*** DATA EXTRACT Section Begins ***

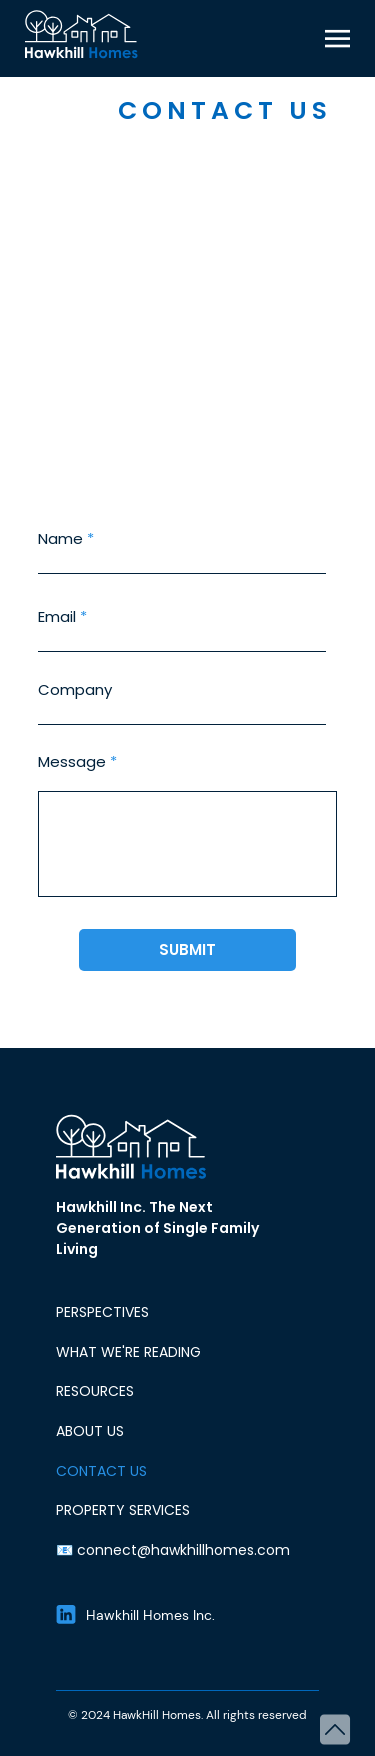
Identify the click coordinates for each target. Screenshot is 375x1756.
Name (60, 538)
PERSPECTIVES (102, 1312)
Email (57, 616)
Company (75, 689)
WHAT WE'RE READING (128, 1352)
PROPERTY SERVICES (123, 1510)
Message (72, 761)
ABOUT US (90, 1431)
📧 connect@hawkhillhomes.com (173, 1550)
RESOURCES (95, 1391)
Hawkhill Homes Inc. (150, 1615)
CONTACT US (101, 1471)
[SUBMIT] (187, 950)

*** DATA EXTRACT Section Ends ***

Transcribe all of the listing precisely. The images stay out of it.

## EXERCISE SOLUTION:
Identify the click coordinates for each target. Screenshot is 375x1756.
Name (60, 538)
PERSPECTIVES (102, 1312)
Email (57, 616)
Company (75, 689)
WHAT WE'RE READING (128, 1352)
PROPERTY SERVICES (123, 1510)
Message (72, 761)
ABOUT US (90, 1431)
📧 connect@hawkhillhomes.com (173, 1550)
RESOURCES (95, 1391)
Hawkhill Homes Inc. (150, 1615)
CONTACT US (101, 1471)
[SUBMIT] (187, 950)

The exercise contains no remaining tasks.